It has been four years since the collapse of Fannie Mae and Freddie Mac triggered a chain of events that led to the gratest economic recession in the modern history. Seemingly unbreakable financial institutions have fallen down, like a house of cards, leaving millions on the streets. It was a scary and painful time for many. Today is 2012, but can we say that it is time to turn up the page? Have the economy recovered? Are we there yet?Annual US GDP per component


To address these questions we will compare three economic factors in the pre-crisis period and with today's. Those three factors are GDP, unemployment and stock market performance. If the economy has truly receovered, we should see a come back of those indicators to their pre-crisis levels. We will be using a year 2008 as a benchmark for pre-crisis level.

Of all the factors that were mentioned, GDP is, of course, the most important one. The picture worthes a thousand words.

Annual US GDP: total and per component


The US GDP in 2008 was $13.16 trillion, now $13.3 tr. Not only it is important that the total figure has come back to its pre-crisis level, but also that two of four GDP components have done the same. This growth is driven not, as many critics say, by the government spending, but by the personal consumption and lower trade balance deficit.

Situation with unemployment, however, does not look so great.

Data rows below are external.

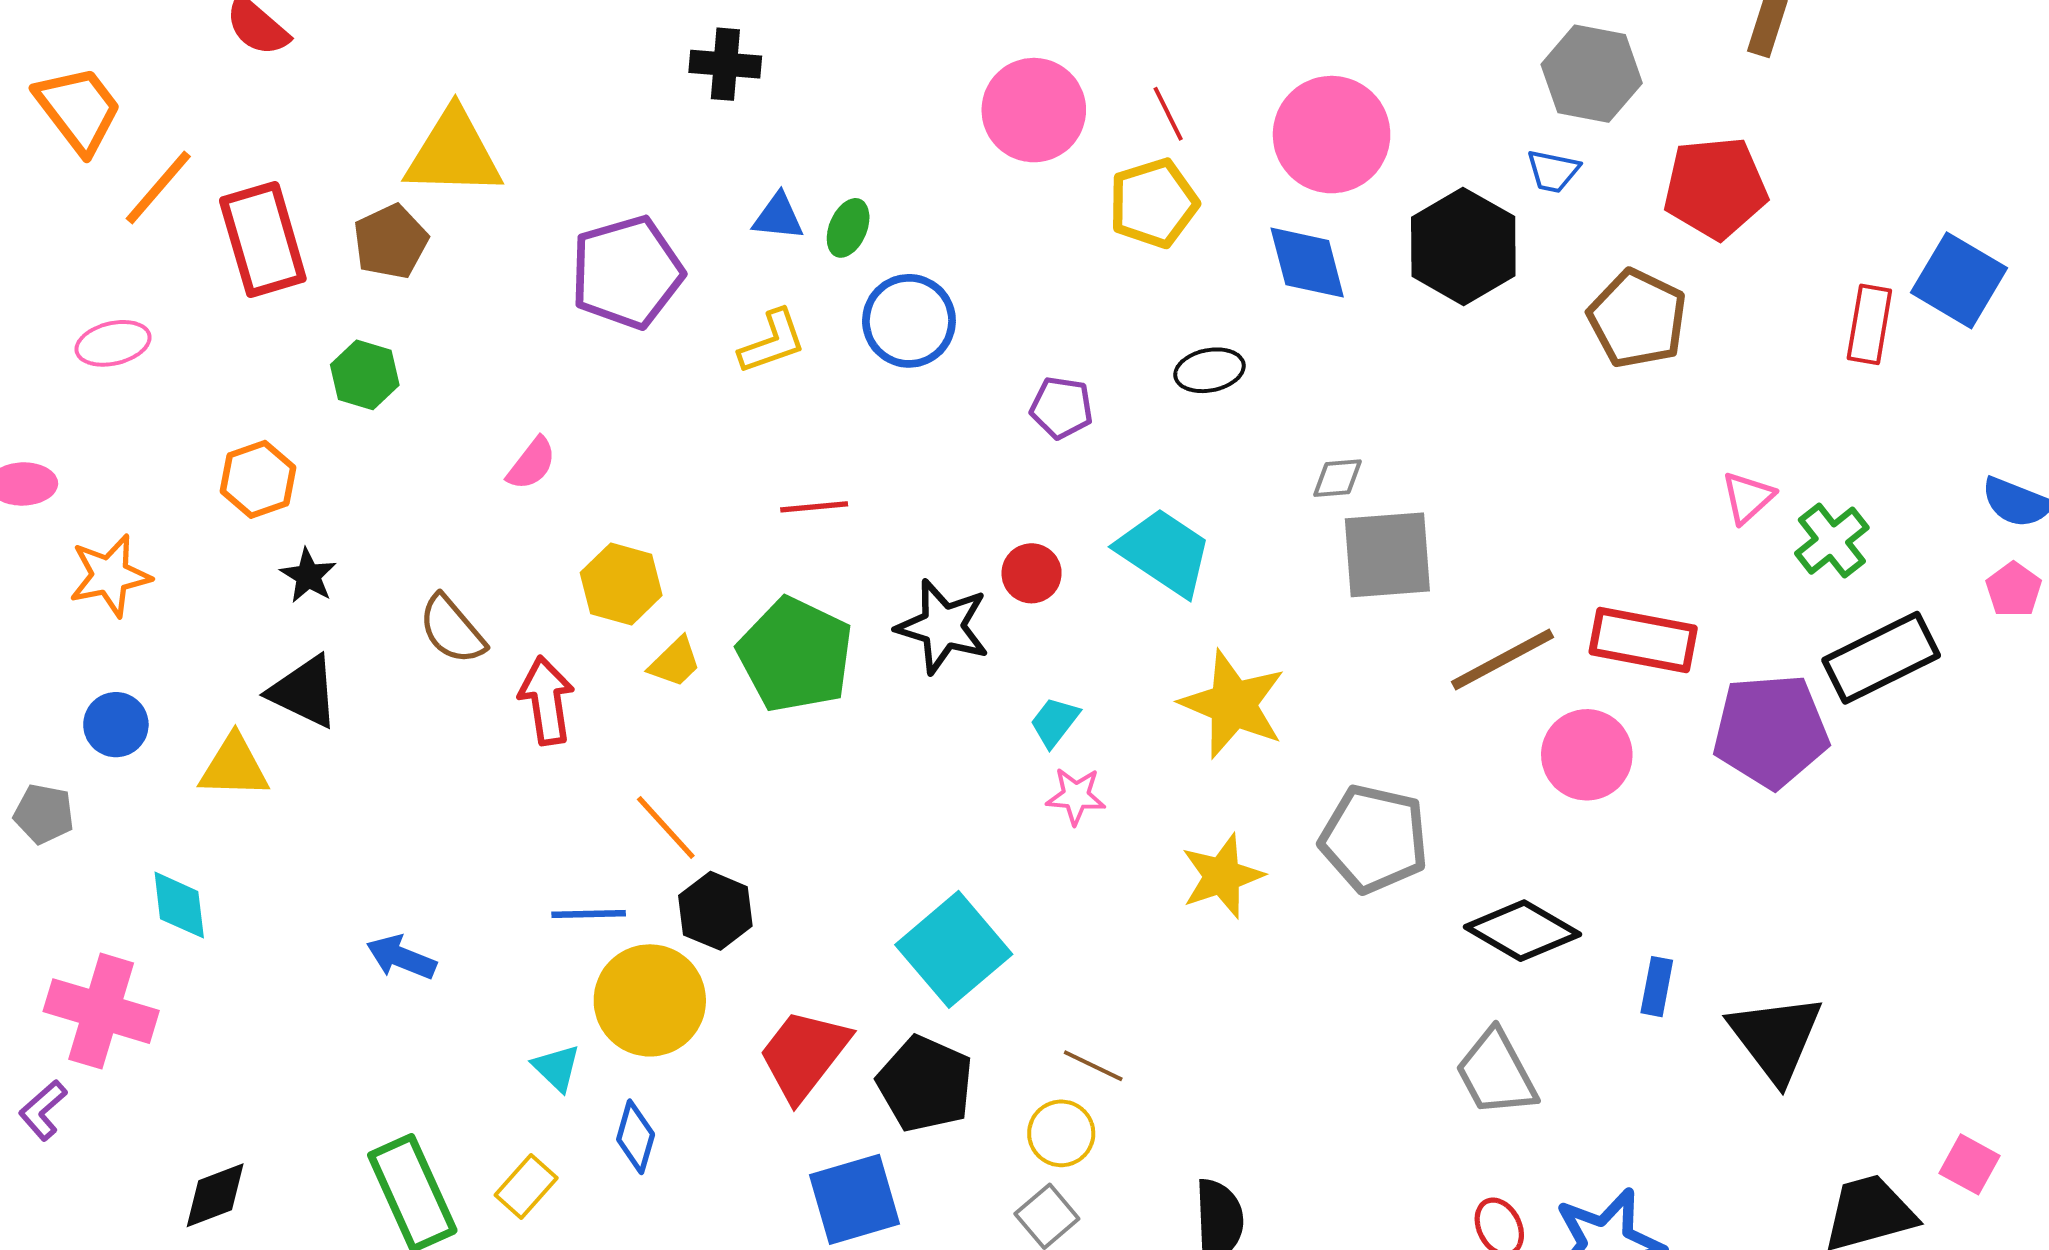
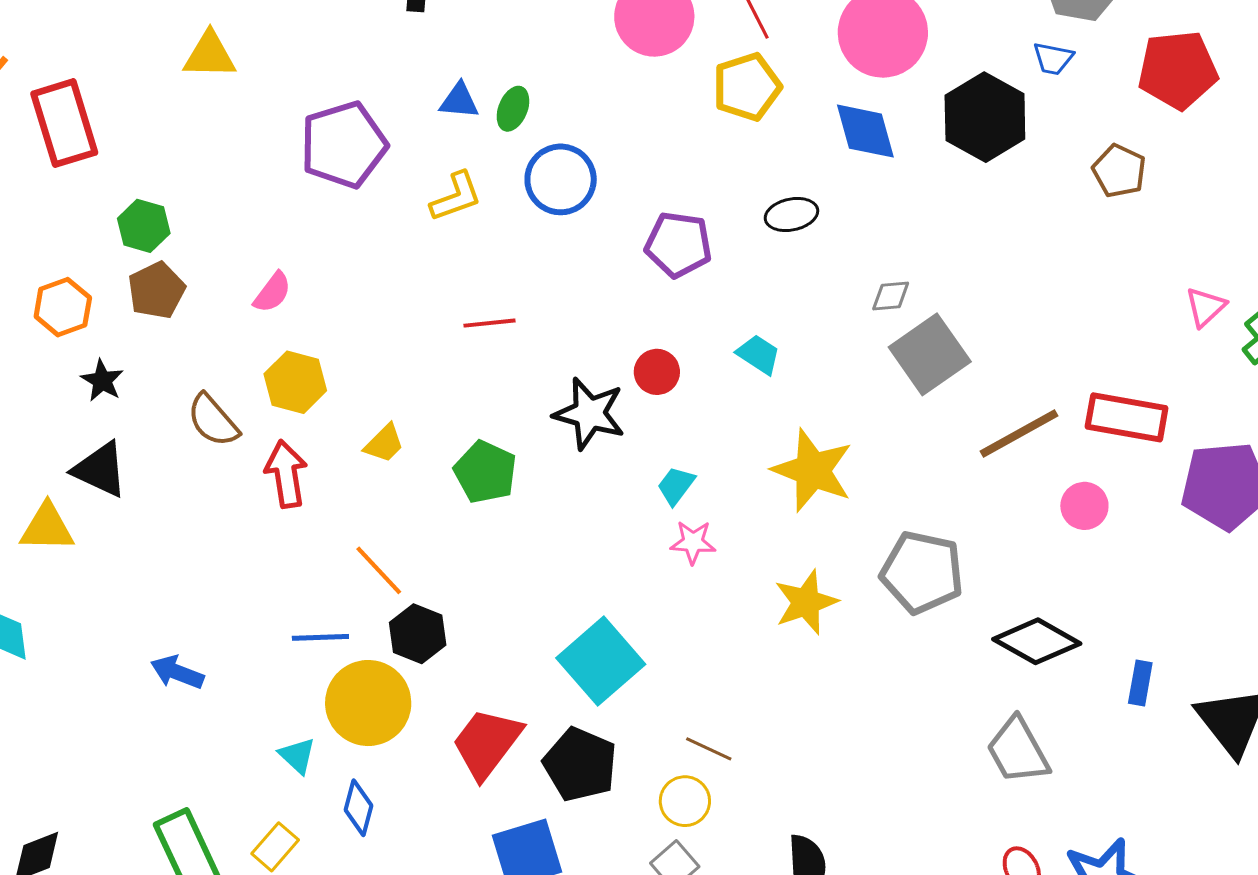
yellow triangle: (454, 153) -> (210, 55), size x0.7
brown pentagon: (391, 242) -> (156, 290), moved
brown pentagon: (1637, 319) -> (1119, 171), size x0.7
purple pentagon: (1062, 408) -> (678, 245), size x1.4
cyan trapezoid: (1164, 552) -> (759, 354), size x0.6
gray square: (1387, 555) -> (930, 354), turned -30
yellow hexagon: (621, 584) -> (295, 382), moved
green pentagon: (795, 655) -> (485, 472), moved, size x0.7
pink circle: (1587, 755) -> (1084, 506), size x0.7

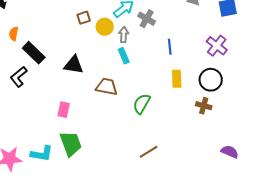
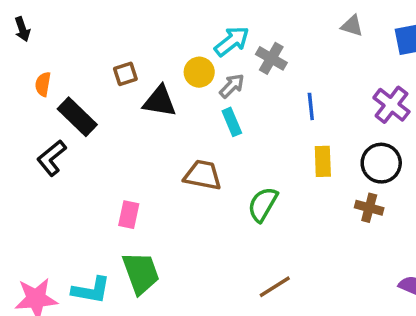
brown square: (84, 18) -> (125, 74), moved
gray arrow: (124, 35) -> (232, 86), turned 42
black triangle: (74, 65) -> (160, 101), moved

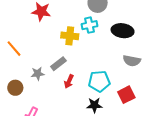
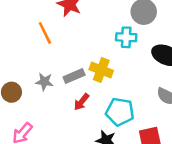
yellow cross: (70, 36) -> (101, 70), moved
orange line: (14, 49) -> (45, 33), moved

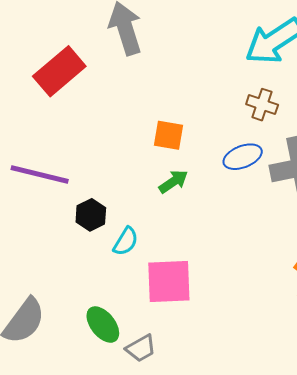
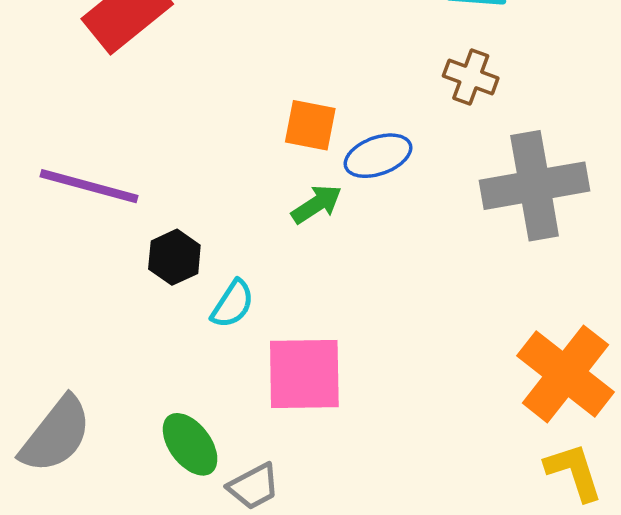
blue ellipse: (243, 157) -> (378, 156), moved

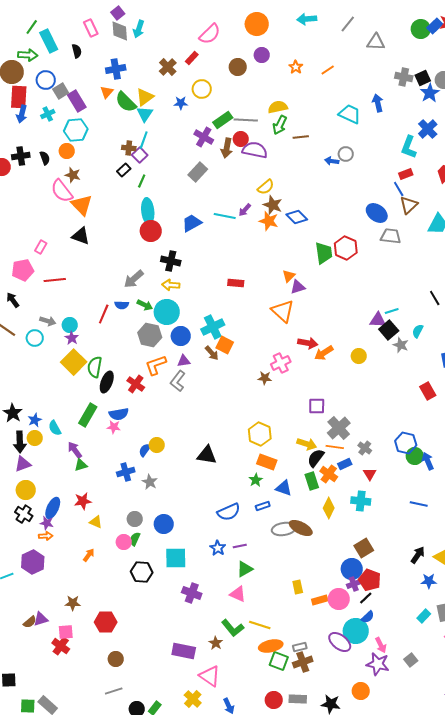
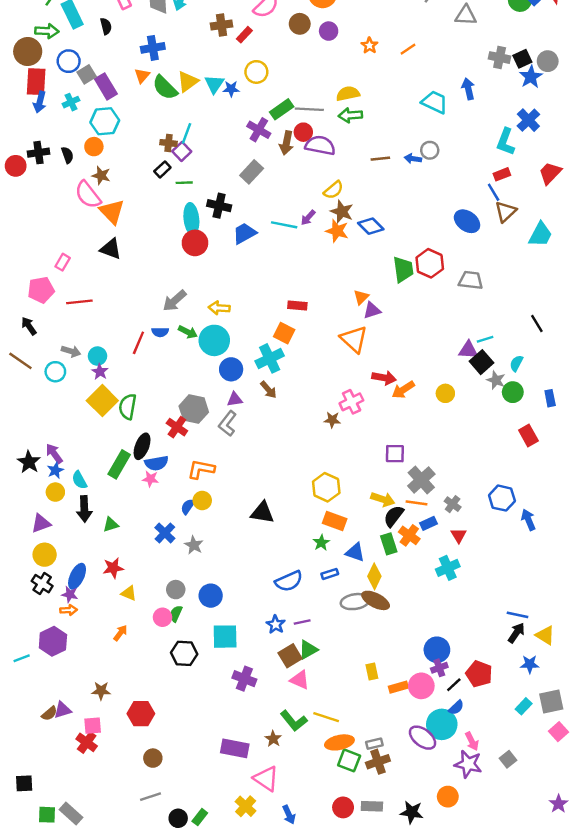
brown cross: (168, 67) -> (221, 25), moved, turned 36
brown circle: (238, 67) -> (300, 24), moved
cyan triangle: (145, 114) -> (214, 84), moved
green arrow: (280, 125) -> (350, 115), turned 60
brown line: (301, 137) -> (380, 159), moved
green line: (142, 181) -> (184, 183), turned 64
gray trapezoid: (391, 236) -> (471, 280), moved
black cross: (171, 261) -> (219, 206), moved
gray hexagon: (150, 335) -> (194, 409), moved
orange square: (225, 345) -> (284, 333), moved
orange L-shape: (156, 365) -> (201, 469), moved, turned 30
black ellipse: (107, 382) -> (142, 446), moved
black arrow: (20, 442) -> (84, 509), moved
purple arrow: (75, 450) -> (54, 454), moved
green circle: (415, 456) -> (513, 392), moved
blue cross: (126, 472) -> (165, 533), turned -30
cyan cross: (361, 501) -> (448, 568), turned -30
blue line: (419, 504) -> (518, 615), moved
yellow diamond: (329, 508) -> (374, 576), moved
brown square: (364, 548) -> (290, 656), moved
red pentagon: (370, 580) -> (479, 674), moved

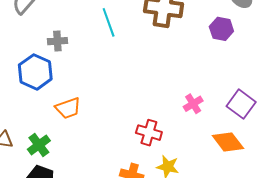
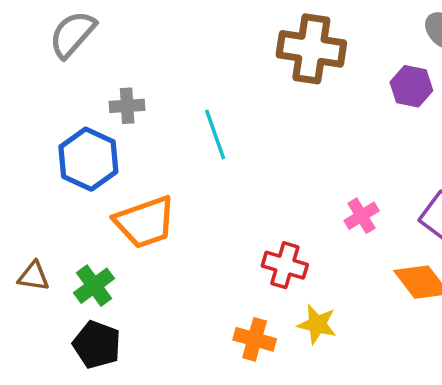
cyan line: (109, 22) -> (215, 134), moved
orange trapezoid: (68, 108) -> (145, 222), size x1.4

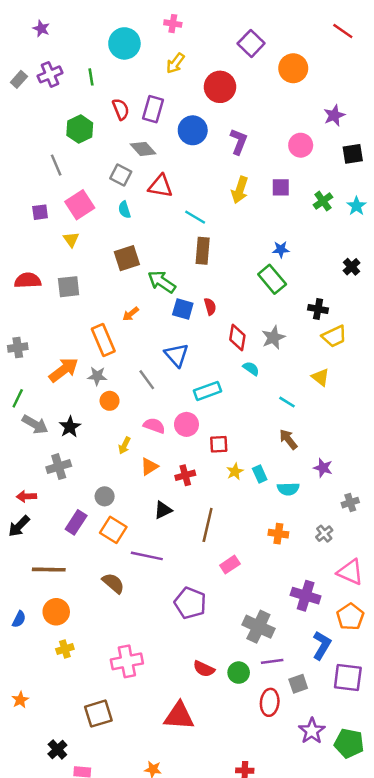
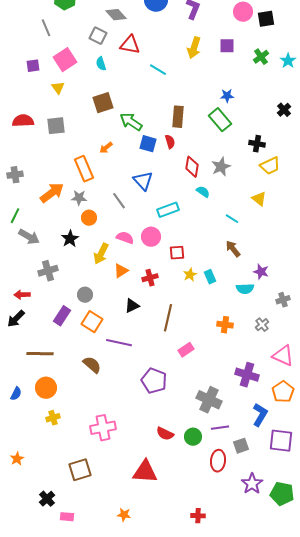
black square: (353, 154) -> (266, 19), moved
brown rectangle: (203, 251) -> (178, 117), moved
black star: (70, 427) -> (70, 239), moved
yellow arrow: (124, 445) -> (101, 254), size x1.5
cyan semicircle: (288, 489) -> (245, 289), moved

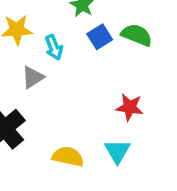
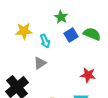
gray triangle: (33, 77) -> (40, 63), moved

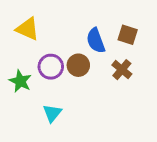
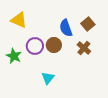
brown square: (128, 35) -> (88, 24), turned 32
cyan triangle: (52, 113) -> (48, 78), moved

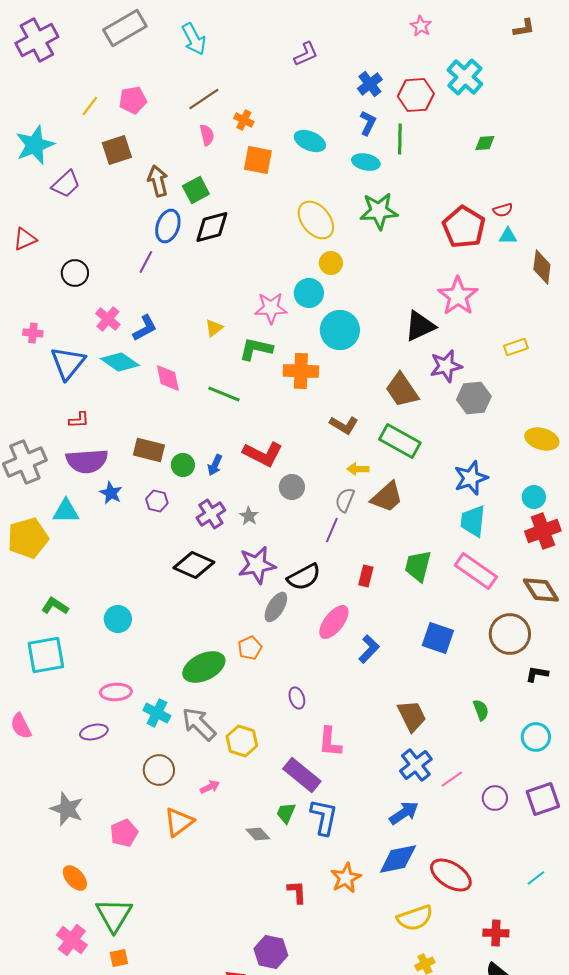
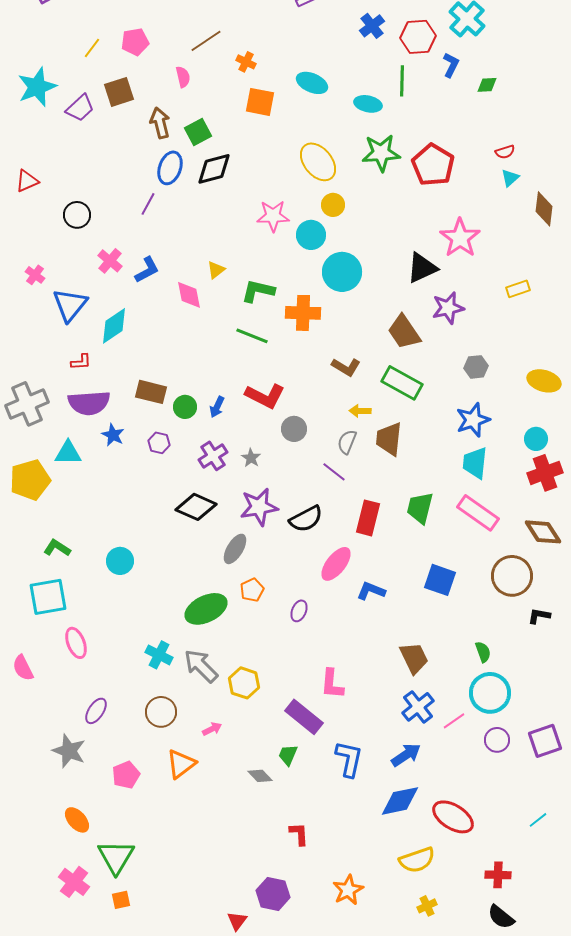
blue L-shape: (368, 123) -> (451, 65), moved
pink semicircle: (207, 135) -> (183, 77), moved
purple trapezoid: (66, 184) -> (80, 108), moved
red pentagon: (464, 227) -> (433, 165), moved
cyan triangle: (508, 236) -> (510, 178), turned -42
pink star: (271, 308) -> (273, 216), moved
pink cross: (33, 333) -> (35, 275), turned 30
cyan diamond: (120, 362) -> (114, 326), moved, turned -69
pink diamond: (168, 378) -> (189, 295), moved
green line: (224, 394) -> (252, 336), moved
gray hexagon: (474, 398) -> (476, 367), moved, size x0.7
brown trapezoid: (387, 497) -> (389, 439), turned 138
purple line: (332, 530) -> (334, 472), turned -75
red rectangle: (366, 576) -> (368, 518), size x1.6
gray ellipse: (276, 607) -> (235, 549), moved
blue L-shape: (369, 649) -> (371, 591), turned -112
pink ellipse: (116, 692) -> (76, 643), moved, turned 72
purple ellipse: (297, 698) -> (299, 611), moved, turned 40
purple ellipse: (94, 732) -> (96, 711), moved, turned -44
cyan circle: (536, 737) -> (490, 693), moved, size x1.4
blue L-shape: (324, 817) -> (349, 759), moved
orange star: (346, 878) -> (348, 890), moved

The unemployment rate has skyrocketed from roughly 4.5% in 2008 to nearly 10% in 2010. It has dropped back down a little bit in a following years, but still far above its 2008 level.

Finally, the stock market. Here goes the picture again.

Alghough you can see that we have not updated the highs of 2008 yet, we are now actually at the closing levels of the 2008.

So, what should we make of all this? Basically, one important conclusition. The recovery in the US is almost over. The total picture lacks only unemployment. Whether it will ever come back to the pre-crisis levels or not is difficult to say. An ongoing globalization and moving production facilities to the regions with cheaper labor is working against the US worker. 8% might well be a new 4% for a long time.